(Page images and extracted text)
-*-
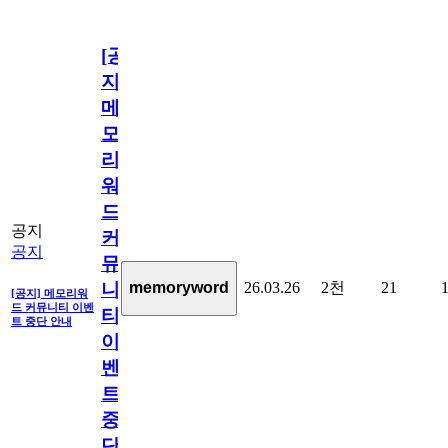
[공
지]
메
모
리
워
드
공지
커
공지
뮤
26.03.26
2천
21
memoryword
니
[공지] 메모리워
드 커뮤니티 이벤
티
트 중단 안내
이
벤
트
중
단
-*-
With the pictures left aside, write out all of the records above exactly.

**Solution**.
[공
지]
메
모
리
워
드
공지
커
공지
뮤
26.03.26
2천
21
memoryword
니
[공지] 메모리워
드 커뮤니티 이벤
티
트 중단 안내
이
벤
트
중
단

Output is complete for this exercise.